Born native on Cloud / Enterprise. POST /api/organizations accepts engine_profile (dbt | native, default dbt) at org-creation time, so a tenant can be created directly on the native engine.

Flipping an existing org. PUT /api/catalog/engine changes the profile of a live org. A flip to native is guarded by an org-wide recipe-readiness check: it returns 409 if any SQL-shaped recipe in the org is not native-runnable. Pass ?force to override the guard. Flipping back to dbt is unguarded.

Authoring on native

Recipe authoring is the same on both engines — you build visual and SQL recipes on the Flow canvas exactly as documented in Recipes. The difference is purely under the hood: on a native org, saving a recipe stamps target='sql' with Jinja-free inline_code, and the native engine materializes it honoring the author's view/table choice and target_schema (rather than emitting a dbt model).

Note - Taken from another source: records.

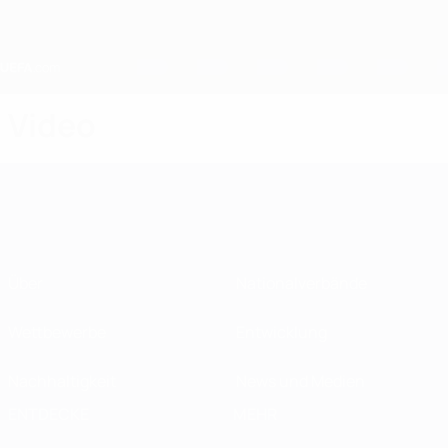
Direkt
zum
Hauptinhalt
Home
Video
Über
Nationalverbände
Wettbewerbe
Entwicklung
Nachhaltigkeit
News und Medien
ENTDECKE
MEHR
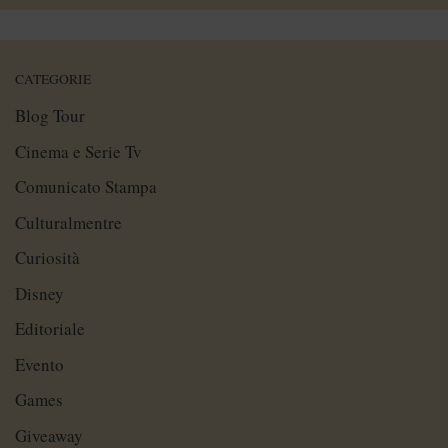
CATEGORIE
Blog Tour
Cinema e Serie Tv
Comunicato Stampa
Culturalmentre
Curiosità
Disney
Editoriale
Evento
Games
Giveaway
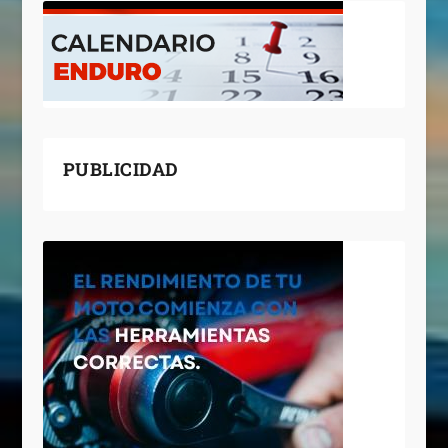
PUBLICIDAD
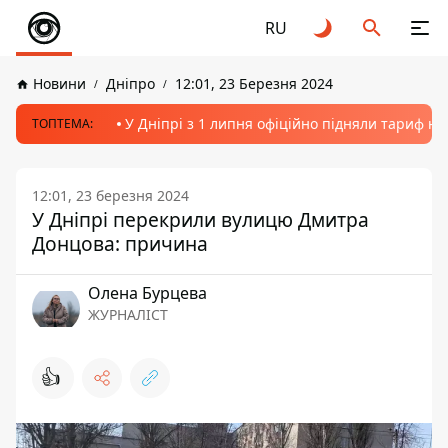
RU
Новини
Дніпро
12:01, 23 Березня 2024
У Дніпрі з 1 липня офіційно підняли тариф на
ТОПТЕМА:
12:01, 23 березня 2024
У Дніпрі перекрили вулицю Дмитра
Донцова: причина
Олена Бурцева
ЖУРНАЛІСТ
👍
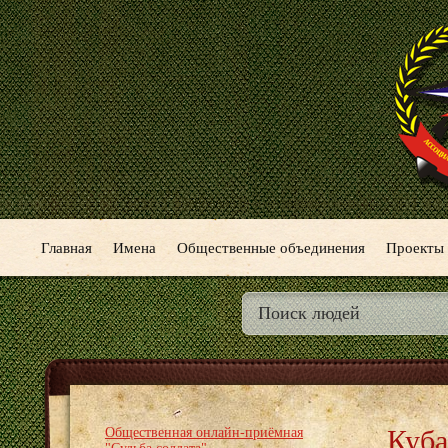
Главная
Имена
Общественные объединения
Проекты
Куба
Общественная онлайн-приёмная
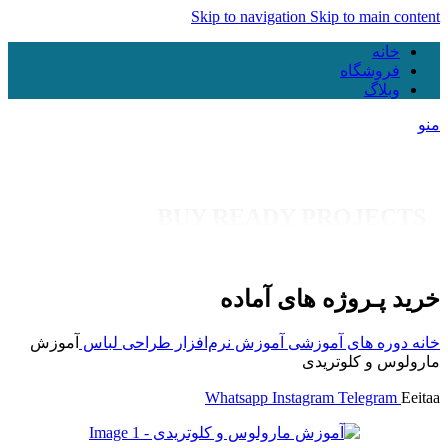
Skip to navigation
Skip to main content
خانه
فروشگاه
وبلاگ
منو
BUY READY PROJECTS
خرید پـروژه های آماده
خانه
دوره های آموزشی
آموزش نرم‌افزار
طراحی لباس
آموزش
مارولوس و کلوتریدی
Whatsapp
Instagram
Telegram
Eeitaa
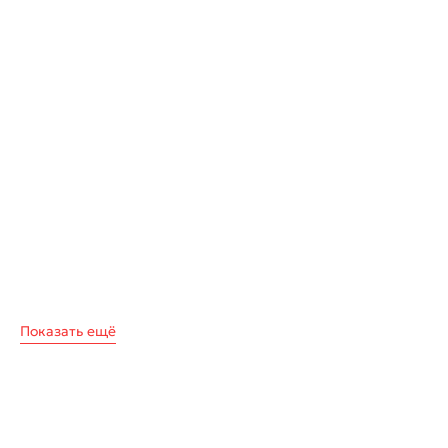
Показать ещё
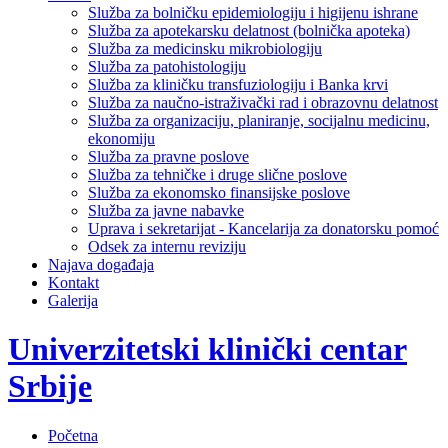
Služba za bolničku epidemiologiju i higijenu ishrane
Služba za apotekarsku delatnost (bolnička apoteka)
Služba za medicinsku mikrobiologiju
Služba za patohistologiju
Služba za kliničku transfuziologiju i Banka krvi
Služba za naučno-istraživački rad i obrazovnu delatnost
Služba za organizaciju, planiranje, socijalnu medicinu,
ekonomiju
Služba za pravne poslove
Služba za tehničke i druge slične poslove
Služba za ekonomsko finansijske poslove
Služba za javne nabavke
Uprava i sekretarijat - Kancelarija za donatorsku pomoć
Odsek za internu reviziju
Najava događaja
Kontakt
Galerija
Univerzitetski klinički centar
Srbije
Početna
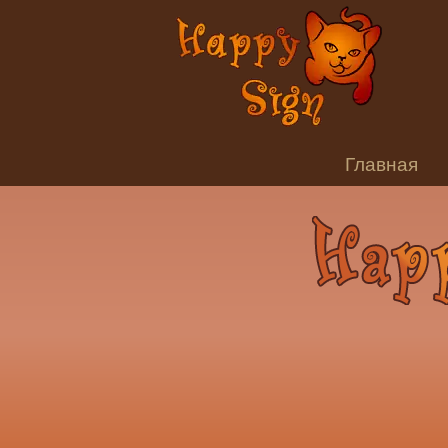
Главная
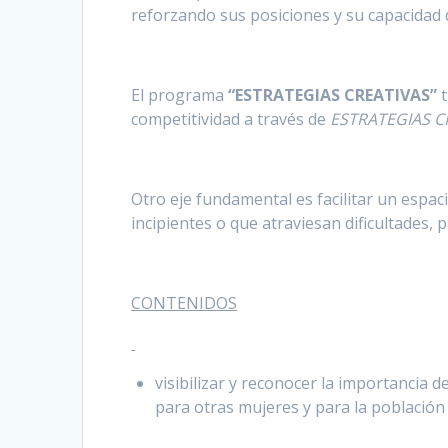
reforzando sus posiciones y su capacidad 
El programa
“ESTRATEGIAS CREATIVAS”
competitividad a través de
ESTRATEGIAS C
Otro eje fundamental es facilitar un espac
incipientes o que atraviesan dificultades, 
CONTENIDOS
visibilizar y reconocer la importancia
para otras mujeres y para la población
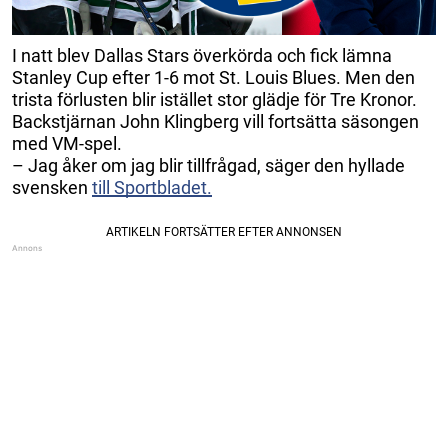
I natt blev Dallas Stars överkörda och fick lämna
Stanley Cup efter 1-6 mot St. Louis Blues. Men den
trista förlusten blir istället stor glädje för Tre Kronor.
Backstjärnan John Klingberg vill fortsätta säsongen
med VM-spel.
– Jag åker om jag blir tillfrågad, säger den hyllade
svensken
till Sportbladet.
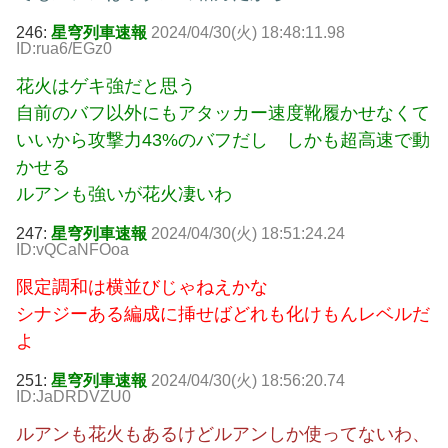
246:
星穹列車速報
2024/04/30(火) 18:48:11.98
ID:rua6/EGz0
花火はゲキ強だと思う
自前のバフ以外にもアタッカー速度靴履かせなくて
いいから攻撃力43%のバフだし しかも超高速で動
かせる
ルアンも強いが花火凄いわ
247:
星穹列車速報
2024/04/30(火) 18:51:24.24
ID:vQCaNFOoa
限定調和は横並びじゃねえかな
シナジーある編成に挿せばどれも化けもんレベルだ
よ
251:
星穹列車速報
2024/04/30(火) 18:56:20.74
ID:JaDRDVZU0
ルアンも花火もあるけどルアンしか使ってないわ、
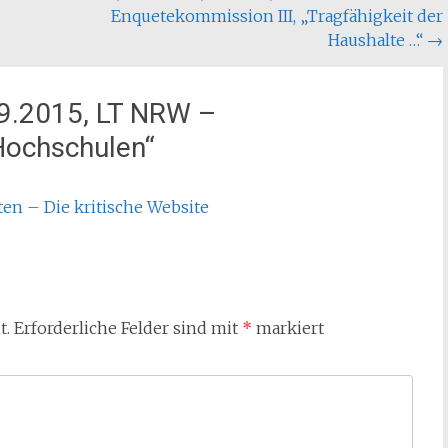
Enquetekommission III, „Tragfähigkeit der
Haushalte …“
→
9.2015, LT NRW –
 Hochschulen
“
en – Die kritische Website
t.
Erforderliche Felder sind mit
*
markiert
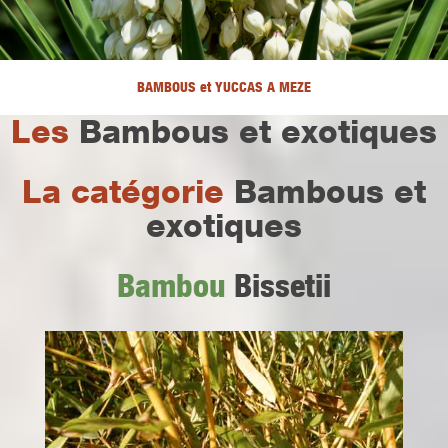
BAMBOUS et YUCCAS A MEZE
Les
Bambous et exotiques
La catégorie
Bambous et
exotiques
Bambou
Bissetii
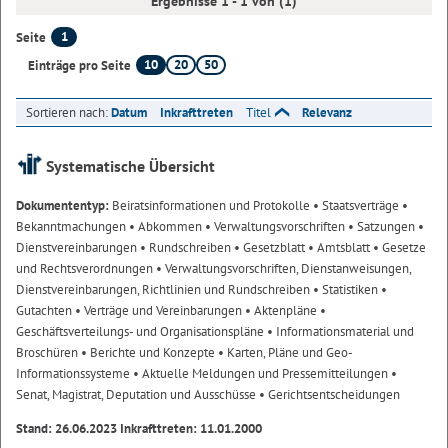
Ergebnisse 1 - 1 von (1)
1
Seite
10
20
50
Einträge pro Seite
Sortieren nach:
Datum
Inkrafttreten
Titel
Relevanz
Systematische Übersicht
Dokumententyp:
Beiratsinformationen und Protokolle
• Staatsverträge
•
Bekanntmachungen
• Abkommen
• Verwaltungsvorschriften
• Satzungen
•
Dienstvereinbarungen
• Rundschreiben
• Gesetzblatt
• Amtsblatt
• Gesetze
und Rechtsverordnungen
• Verwaltungsvorschriften, Dienstanweisungen,
Dienstvereinbarungen, Richtlinien und Rundschreiben
• Statistiken
•
Gutachten
• Verträge und Vereinbarungen
• Aktenpläne
•
Geschäftsverteilungs- und Organisationspläne
• Informationsmaterial und
Broschüren
• Berichte und Konzepte
• Karten, Pläne und Geo-
Informationssysteme
• Aktuelle Meldungen und Pressemitteilungen
•
Senat, Magistrat, Deputation und Ausschüsse
• Gerichtsentscheidungen
Stand: 26.06.2023 Inkrafttreten: 11.01.2000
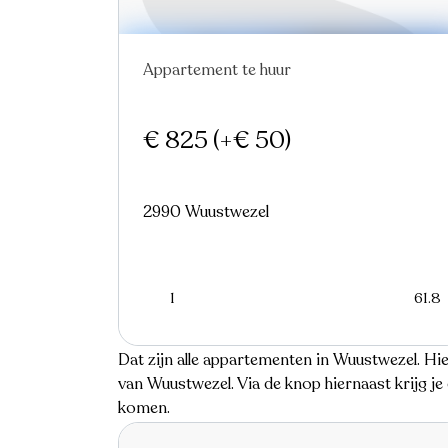
Appartement te huur
Nieuw
€ 825
(+€ 50)
2990 Wuustwezel
1
61.8
Dat zijn alle appartementen in Wuustwezel. H
van Wuustwezel. Via de knop hiernaast krijg j
komen.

From the SDK, author native transforms via the same recipe-save methods (for example save_prepare_steps() / save(recipe_type=…)); the server materializes through the native engine according to the org's engine profile, with no per-call flag. Project.engine() / Project.uses_dbt() let a single automation script drive either engine.

API reference

EndpointDescription
GET /api/catalog/engineThe org's active engine profile (dbt | native).
PUT /api/catalog/engineFlip the org's engine profile. To-native 409s unless recipes are ready (or ?force); to-dbt is unguarded.
POST /api/flow/build-nativeNative dependency-order build (native orgs). Supports ?select=, ?background=true, ?dry_run=true.
GET /api/flow/recipes/native-readinessReady/blocked verdict (with per-recipe buckets) for converting an org to native.
POST /api/flow/recipes/convert-to-sqlBulk-convert existing recipes to native target='sql'.
POST /api/organizationsCreate an org; accepts engine_profile (dbt | native, default dbt).
GET /api/jobs/{run_id}Poll a background native_build job started with ?background=true.